What needs to be done: Set down all of the data that follows word for word, without the images.

Stored data
((
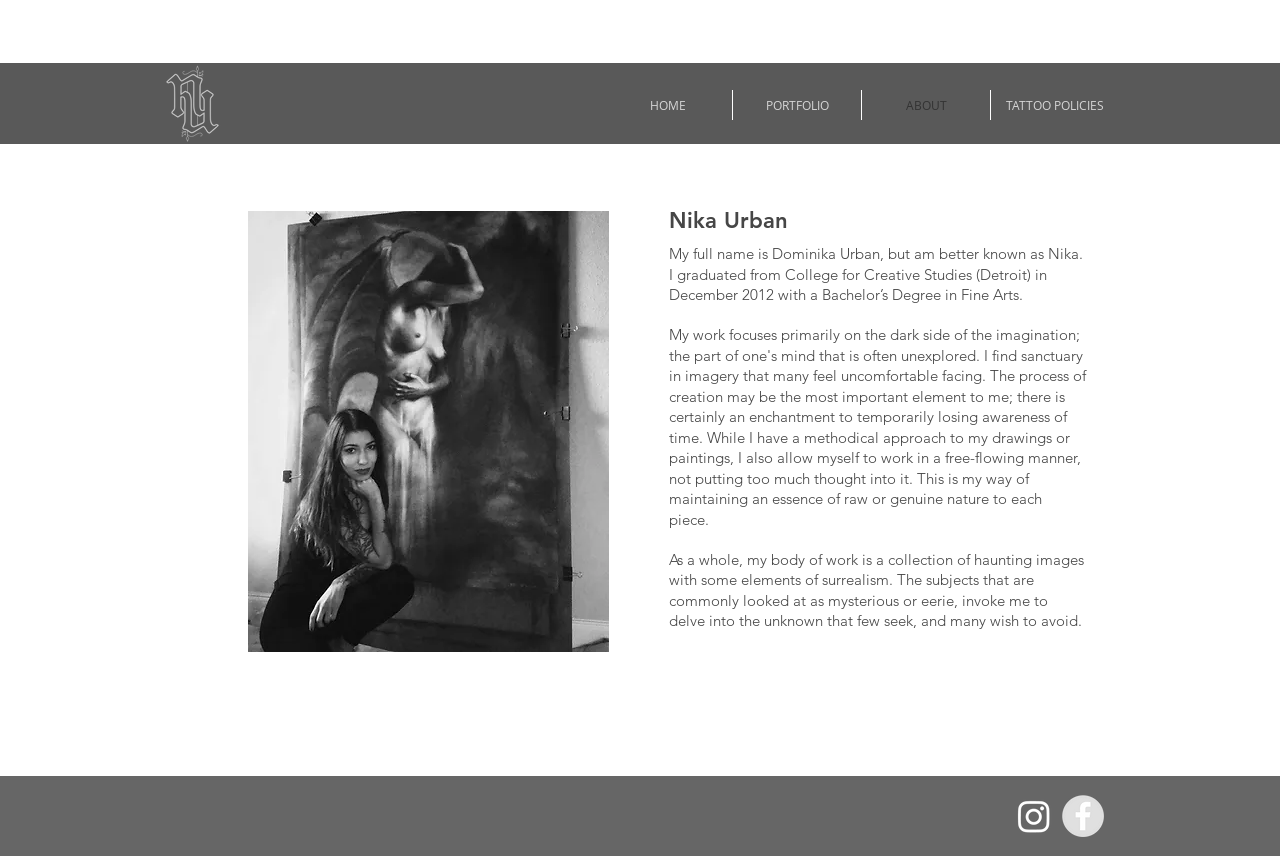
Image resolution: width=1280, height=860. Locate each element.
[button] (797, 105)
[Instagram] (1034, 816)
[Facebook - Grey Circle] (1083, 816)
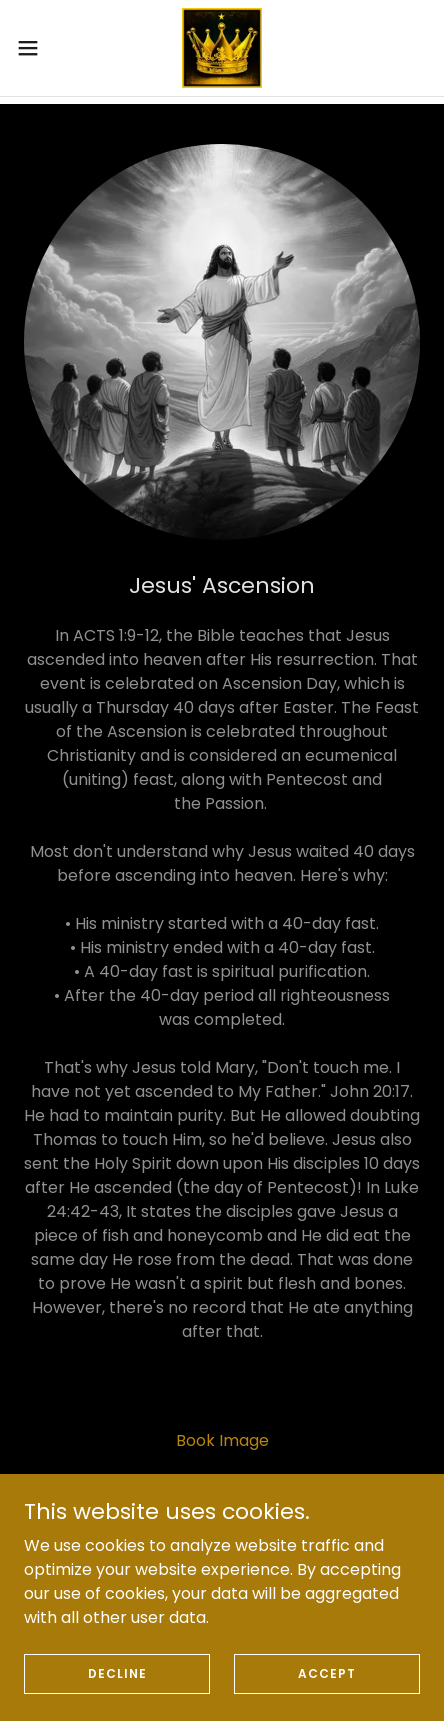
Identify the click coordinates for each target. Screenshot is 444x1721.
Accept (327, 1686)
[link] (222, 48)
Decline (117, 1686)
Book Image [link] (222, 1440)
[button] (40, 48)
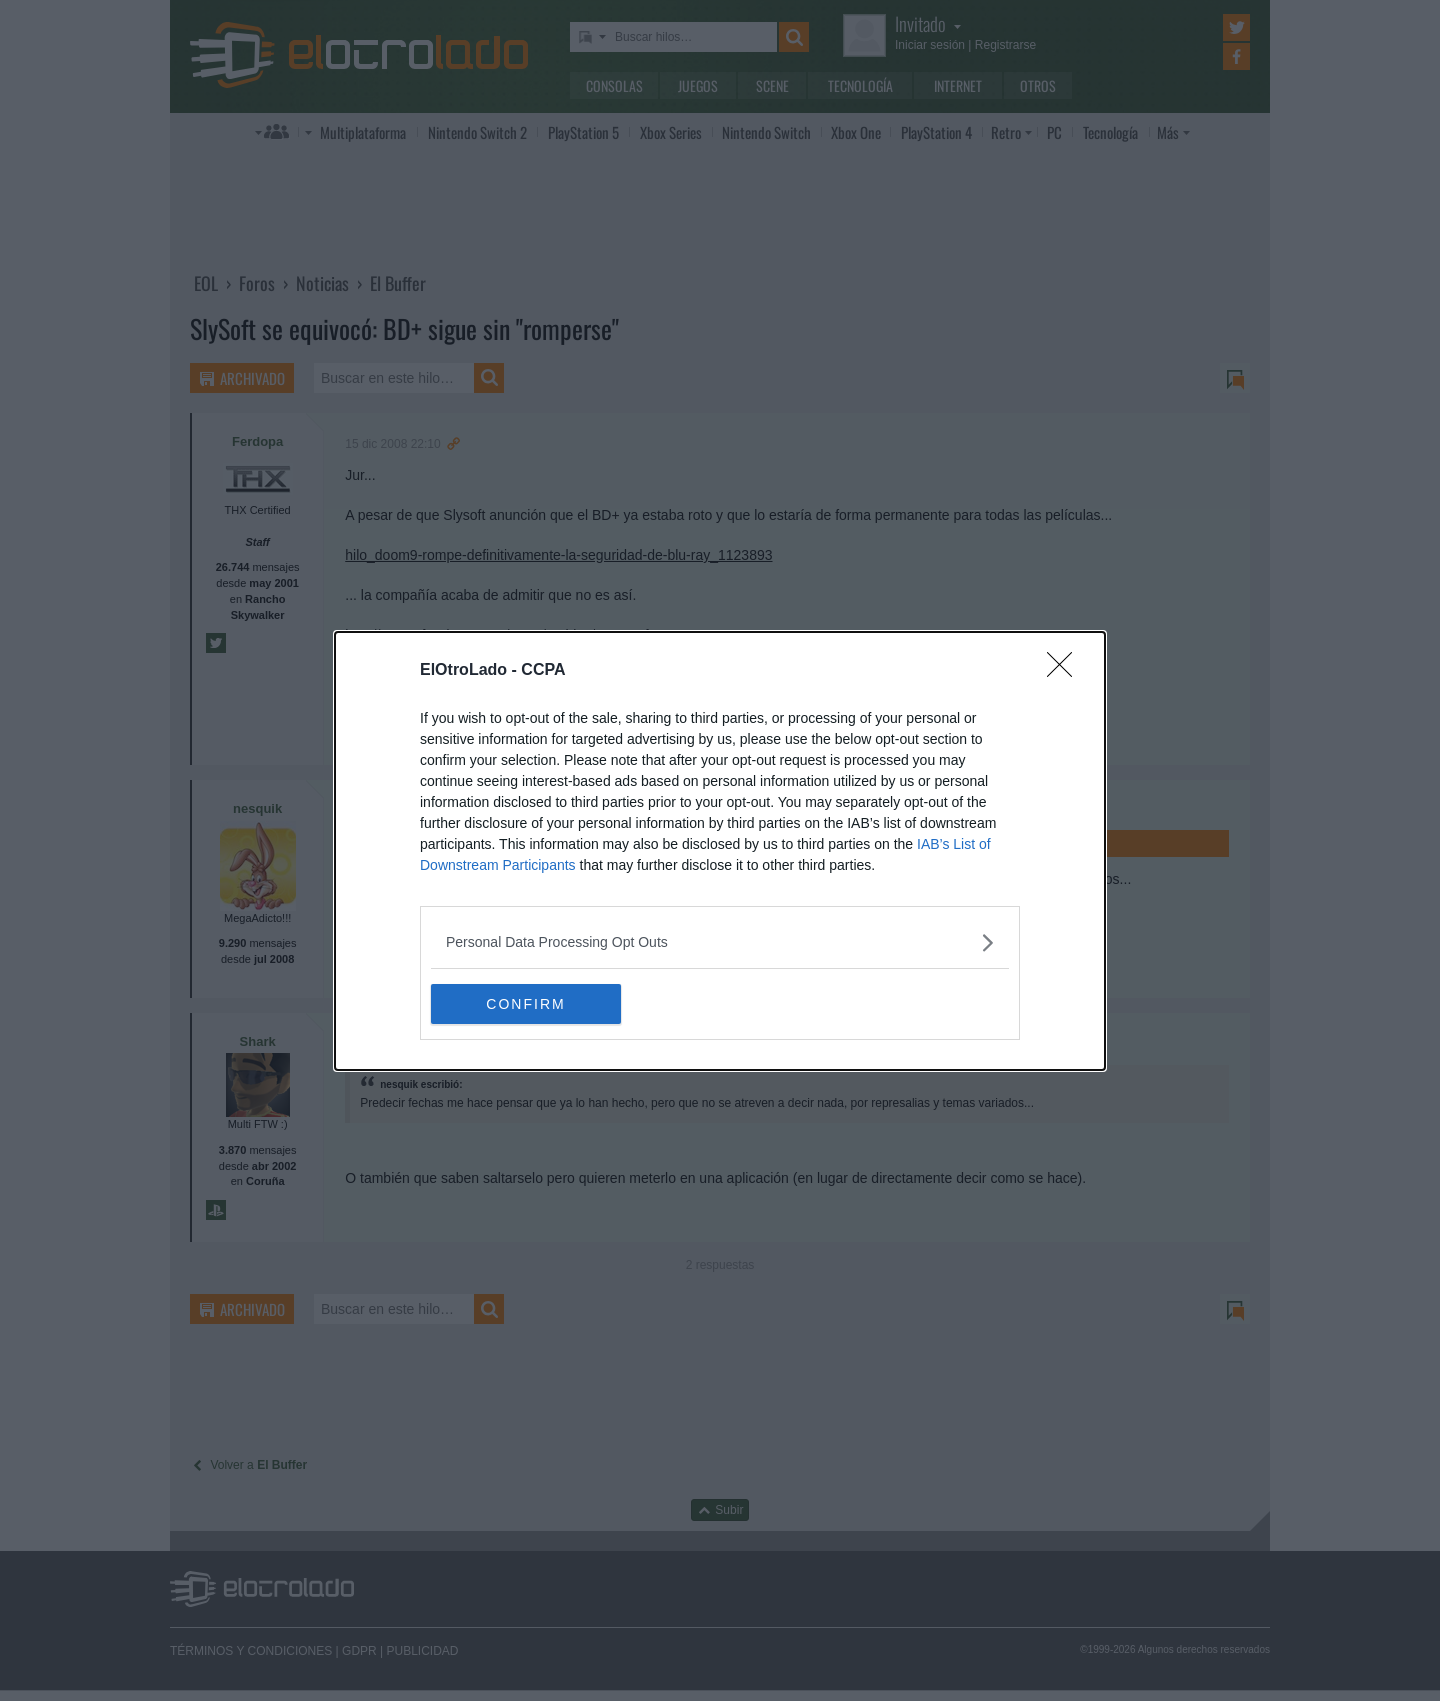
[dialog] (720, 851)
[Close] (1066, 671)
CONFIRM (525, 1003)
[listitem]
))
Problem solution:
Image resolution: width=1280, height=860. Locate each element.
[button] (797, 105)
[Instagram] (1034, 816)
[Facebook - Grey Circle] (1083, 816)
Identify the click coordinates for each target. Screenshot is 444x1721.
Accept (327, 1686)
[link] (222, 48)
Decline (117, 1686)
Book Image [link] (222, 1440)
[button] (40, 48)
[dialog] (720, 851)
[Close] (1066, 671)
CONFIRM (525, 1003)
[listitem]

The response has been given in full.